KUALA LUMPUR: Durian farmers in Raub, who are currently embroiled in a land dispute with a state-backed consortium, could make a handsome profit based on its proposed purchase price of RM30 per kg for Grade A Musang King, the company said on Wednesday (Sep 2).
In a statement in response to claims by farmers that they have been shortchanged by the company’s legalisation scheme, Royal Pahang Durian Resources PKPP Sdn Bhd (RPDR-PKPP) said the price is “fair”.
“Assuming a farmer with 10-acre land, his minimum gross revenue based on 2,000kg per acre Grade A Musang King is expected to hit RM600,000.
“Based on independent verification, cost of production of about RM8 per kg will therefore assure the farmers an expected margin of more than 200 per cent,” it said.

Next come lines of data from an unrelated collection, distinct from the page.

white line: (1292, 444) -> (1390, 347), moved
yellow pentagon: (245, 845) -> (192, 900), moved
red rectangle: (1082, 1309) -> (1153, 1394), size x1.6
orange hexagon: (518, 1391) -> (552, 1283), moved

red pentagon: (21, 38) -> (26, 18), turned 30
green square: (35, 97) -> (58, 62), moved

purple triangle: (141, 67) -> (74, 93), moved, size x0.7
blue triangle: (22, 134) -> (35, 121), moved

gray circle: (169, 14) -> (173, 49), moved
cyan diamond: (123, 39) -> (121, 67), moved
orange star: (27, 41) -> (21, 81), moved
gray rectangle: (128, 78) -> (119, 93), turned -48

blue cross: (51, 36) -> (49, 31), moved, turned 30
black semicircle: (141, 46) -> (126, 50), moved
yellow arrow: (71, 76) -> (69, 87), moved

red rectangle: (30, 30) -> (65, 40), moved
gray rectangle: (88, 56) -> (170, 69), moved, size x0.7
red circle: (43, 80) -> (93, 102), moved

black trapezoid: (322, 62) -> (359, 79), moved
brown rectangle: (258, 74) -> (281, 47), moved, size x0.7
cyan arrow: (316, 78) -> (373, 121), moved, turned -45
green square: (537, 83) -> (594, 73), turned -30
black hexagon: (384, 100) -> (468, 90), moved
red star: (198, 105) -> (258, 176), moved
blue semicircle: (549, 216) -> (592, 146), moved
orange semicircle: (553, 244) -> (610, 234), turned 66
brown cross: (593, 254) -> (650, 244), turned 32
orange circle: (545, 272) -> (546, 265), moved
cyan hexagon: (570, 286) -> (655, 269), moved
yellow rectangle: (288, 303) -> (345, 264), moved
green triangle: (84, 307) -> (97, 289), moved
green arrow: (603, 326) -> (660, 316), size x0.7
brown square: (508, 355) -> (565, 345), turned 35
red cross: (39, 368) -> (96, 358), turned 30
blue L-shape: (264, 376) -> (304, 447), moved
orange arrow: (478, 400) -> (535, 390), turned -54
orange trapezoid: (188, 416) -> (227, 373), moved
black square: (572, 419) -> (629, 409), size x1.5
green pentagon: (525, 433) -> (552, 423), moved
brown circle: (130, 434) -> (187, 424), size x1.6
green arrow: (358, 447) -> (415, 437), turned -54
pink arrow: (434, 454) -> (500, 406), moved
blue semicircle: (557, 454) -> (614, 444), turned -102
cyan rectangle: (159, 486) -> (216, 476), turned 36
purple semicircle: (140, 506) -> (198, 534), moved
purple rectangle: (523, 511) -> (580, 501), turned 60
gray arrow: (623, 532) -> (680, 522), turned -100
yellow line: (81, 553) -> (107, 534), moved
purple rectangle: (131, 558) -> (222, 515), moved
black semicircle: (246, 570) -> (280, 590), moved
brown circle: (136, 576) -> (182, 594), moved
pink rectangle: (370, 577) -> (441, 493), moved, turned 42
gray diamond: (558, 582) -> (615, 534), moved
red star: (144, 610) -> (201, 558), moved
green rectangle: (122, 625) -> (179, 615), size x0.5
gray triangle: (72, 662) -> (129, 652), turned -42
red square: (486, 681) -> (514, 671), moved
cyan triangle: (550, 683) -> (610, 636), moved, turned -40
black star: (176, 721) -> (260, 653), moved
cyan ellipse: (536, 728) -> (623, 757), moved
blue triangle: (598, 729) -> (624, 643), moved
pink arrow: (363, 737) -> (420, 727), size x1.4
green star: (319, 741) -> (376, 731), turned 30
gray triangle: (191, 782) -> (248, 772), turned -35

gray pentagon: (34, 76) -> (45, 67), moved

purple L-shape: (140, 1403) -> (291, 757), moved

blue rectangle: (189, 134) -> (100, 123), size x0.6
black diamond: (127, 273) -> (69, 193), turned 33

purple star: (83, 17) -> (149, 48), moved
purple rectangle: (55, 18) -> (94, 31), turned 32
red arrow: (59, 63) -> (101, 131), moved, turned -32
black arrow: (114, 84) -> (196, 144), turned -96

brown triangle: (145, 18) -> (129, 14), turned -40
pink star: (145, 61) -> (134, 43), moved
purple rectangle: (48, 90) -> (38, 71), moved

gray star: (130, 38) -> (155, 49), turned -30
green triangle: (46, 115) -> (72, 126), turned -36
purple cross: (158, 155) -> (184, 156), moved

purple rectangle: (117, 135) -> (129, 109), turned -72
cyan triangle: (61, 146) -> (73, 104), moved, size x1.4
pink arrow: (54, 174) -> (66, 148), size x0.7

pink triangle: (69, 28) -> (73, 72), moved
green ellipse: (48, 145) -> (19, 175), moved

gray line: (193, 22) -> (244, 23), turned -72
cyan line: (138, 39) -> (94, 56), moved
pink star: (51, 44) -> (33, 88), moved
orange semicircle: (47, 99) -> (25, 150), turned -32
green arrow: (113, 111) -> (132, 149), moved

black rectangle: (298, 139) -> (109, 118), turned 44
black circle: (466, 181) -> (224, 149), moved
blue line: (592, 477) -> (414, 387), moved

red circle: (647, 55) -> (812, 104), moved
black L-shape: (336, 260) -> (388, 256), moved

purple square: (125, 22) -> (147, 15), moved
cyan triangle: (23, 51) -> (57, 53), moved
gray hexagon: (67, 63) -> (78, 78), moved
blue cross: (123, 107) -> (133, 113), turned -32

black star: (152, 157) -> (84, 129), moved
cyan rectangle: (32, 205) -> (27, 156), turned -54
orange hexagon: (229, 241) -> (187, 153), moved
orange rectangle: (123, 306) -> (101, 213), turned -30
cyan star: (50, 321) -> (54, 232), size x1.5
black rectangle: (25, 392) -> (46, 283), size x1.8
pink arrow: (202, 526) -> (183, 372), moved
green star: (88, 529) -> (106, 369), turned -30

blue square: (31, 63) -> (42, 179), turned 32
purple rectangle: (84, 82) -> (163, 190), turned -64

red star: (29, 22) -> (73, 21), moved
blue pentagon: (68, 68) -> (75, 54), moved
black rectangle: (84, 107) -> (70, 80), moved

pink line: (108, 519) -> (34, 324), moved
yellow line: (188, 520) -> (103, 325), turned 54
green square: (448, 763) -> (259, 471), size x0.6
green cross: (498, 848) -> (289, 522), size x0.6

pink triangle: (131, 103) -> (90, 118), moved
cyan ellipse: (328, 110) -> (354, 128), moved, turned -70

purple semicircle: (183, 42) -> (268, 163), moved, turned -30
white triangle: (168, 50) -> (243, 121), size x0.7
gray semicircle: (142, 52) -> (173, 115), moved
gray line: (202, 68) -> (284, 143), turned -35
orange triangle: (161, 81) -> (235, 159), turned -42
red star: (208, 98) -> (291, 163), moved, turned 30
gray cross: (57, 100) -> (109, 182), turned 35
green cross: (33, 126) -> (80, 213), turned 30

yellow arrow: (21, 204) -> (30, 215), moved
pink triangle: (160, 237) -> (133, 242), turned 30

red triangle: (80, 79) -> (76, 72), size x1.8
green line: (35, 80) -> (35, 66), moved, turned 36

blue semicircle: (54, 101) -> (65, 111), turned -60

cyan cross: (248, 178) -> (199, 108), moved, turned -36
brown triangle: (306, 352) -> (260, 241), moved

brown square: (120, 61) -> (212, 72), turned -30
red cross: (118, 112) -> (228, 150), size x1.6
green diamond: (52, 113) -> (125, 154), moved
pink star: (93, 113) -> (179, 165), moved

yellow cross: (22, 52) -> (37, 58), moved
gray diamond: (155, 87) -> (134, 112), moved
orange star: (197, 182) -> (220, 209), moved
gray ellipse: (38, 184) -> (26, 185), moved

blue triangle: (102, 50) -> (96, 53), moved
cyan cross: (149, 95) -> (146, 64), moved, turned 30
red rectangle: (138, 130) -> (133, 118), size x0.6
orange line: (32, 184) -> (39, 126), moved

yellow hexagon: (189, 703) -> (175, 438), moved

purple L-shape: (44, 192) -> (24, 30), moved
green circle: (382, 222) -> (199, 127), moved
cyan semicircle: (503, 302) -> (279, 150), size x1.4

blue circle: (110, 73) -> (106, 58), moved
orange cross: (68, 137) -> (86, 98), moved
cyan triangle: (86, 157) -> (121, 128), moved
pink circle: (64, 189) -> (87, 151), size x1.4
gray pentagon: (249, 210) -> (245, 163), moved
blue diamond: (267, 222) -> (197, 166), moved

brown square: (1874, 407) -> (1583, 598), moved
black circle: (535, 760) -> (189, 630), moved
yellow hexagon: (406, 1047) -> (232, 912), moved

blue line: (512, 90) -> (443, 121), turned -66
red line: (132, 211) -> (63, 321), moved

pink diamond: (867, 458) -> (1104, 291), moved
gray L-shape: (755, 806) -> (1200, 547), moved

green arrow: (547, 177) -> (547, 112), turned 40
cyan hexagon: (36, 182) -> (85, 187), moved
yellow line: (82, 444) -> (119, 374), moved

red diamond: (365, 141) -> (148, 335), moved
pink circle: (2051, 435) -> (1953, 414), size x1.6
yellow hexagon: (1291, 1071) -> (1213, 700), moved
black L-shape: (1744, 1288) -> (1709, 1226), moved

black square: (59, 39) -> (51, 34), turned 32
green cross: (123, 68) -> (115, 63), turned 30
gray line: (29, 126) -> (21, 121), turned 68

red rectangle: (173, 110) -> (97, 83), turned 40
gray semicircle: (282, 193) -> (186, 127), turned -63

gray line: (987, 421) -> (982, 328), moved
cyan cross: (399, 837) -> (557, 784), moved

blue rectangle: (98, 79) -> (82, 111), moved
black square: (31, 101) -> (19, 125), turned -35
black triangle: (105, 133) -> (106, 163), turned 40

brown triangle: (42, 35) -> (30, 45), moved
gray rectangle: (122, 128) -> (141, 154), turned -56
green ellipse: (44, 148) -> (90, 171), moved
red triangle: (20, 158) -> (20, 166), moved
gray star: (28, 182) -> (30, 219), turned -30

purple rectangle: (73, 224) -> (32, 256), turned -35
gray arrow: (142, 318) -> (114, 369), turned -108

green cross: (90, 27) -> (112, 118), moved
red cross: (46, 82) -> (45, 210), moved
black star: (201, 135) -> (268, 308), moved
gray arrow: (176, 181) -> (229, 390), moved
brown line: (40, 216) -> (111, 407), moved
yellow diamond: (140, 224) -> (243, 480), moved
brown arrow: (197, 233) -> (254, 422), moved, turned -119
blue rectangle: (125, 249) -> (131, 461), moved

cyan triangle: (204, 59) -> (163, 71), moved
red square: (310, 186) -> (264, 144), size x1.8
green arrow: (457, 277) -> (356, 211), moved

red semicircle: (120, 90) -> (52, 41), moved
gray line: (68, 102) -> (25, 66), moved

RPDR-PKPP was mandated by the Pahang state government to carry out its legalisation scheme proposal to address the issue of illegal farming in Raub and to curb further encroachment on state land for the cultivation of durians.
The state contends that the durian farmers have been planting without a permit, and that a contract is one way to legalise their operations.
The scheme has sparked a bitter land dispute between the farmers and the state. It spells out that the farmers had illegally occupied some 7,000 acres of land that is owned by the state.
As part of the legalisation scheme, the Royal Pahang Durian Group signed an agreement with PKPP in March for its entry into large-scale durian production.
The agreement stipulates that the Pahang state government had leased the farmed land to RPDR-PKPP for 30 plus 30 years, with the RPDR-PKPP then subleasing the land to the existing durian farmers. The farmers are required to sell the durians produced at a predetermined price to Royal Pahang Durian.
The durian farmers are now asking the courts to review their eviction from the farms where they have been cultivating durians. The hearing for the farmers’ bid for judicial review is set for Oct 28.
Dubbed as the Musang King hub of Malaysia, Raub is blessed with the right conditions to grow the durian variant that is popular in mainland China, Hong Kong, Macau and Singapore.
The Musang King – or Mao Shan Wang – is sought after for its creamy texture and sweet flavour with a hint of bitterness.
In its Wednesday statement, the consortium also refuted claims all durian farmers are against the legalisation scheme.
“To date about 300 farmers have registered with RPD-PKPP, 133 of which have confirmed and partially paid earnest money of RM1,000 per acre,” the company said.
The consortium added that there will be no financial penalties for farmers who do not meet the tonnage targets.
Some affected farmers who are protesting against the consortium, have organised themselves into a group dubbed Save Musang King Alliance (SAMKA).
In a statement which was also released on Wednesday, SAMKA said it “has always been firm” in its stance to share their profits with the state government for “the greater good”.
“This is clearly reflected from the fact that the farmers had been applying for titles or farming licences for decades in the hope that they can pay taxes to the government. Unfortunately, the farmers’ good faith was to no avail as the government had always shut the door on the farmers, thus causing the ‘losses’ as claimed by the state government now,” the statement said.
It added that farmers are still ready to work with the state government, on condition that private firm Royal Pahang Durian’s involvement in the issue is halted.
“This is due to concerns that the private corporation’s involvement does not merely exploit the farmers, the state government’s revenue could also be reduced since the hidden and ultimate agenda of the private corporation is to profiteer from this whole scheme,” SAMKA said.
Both farmers and the state government would be in a “lose-lose situation” if this private corporation monopolises the entire durian market, it added.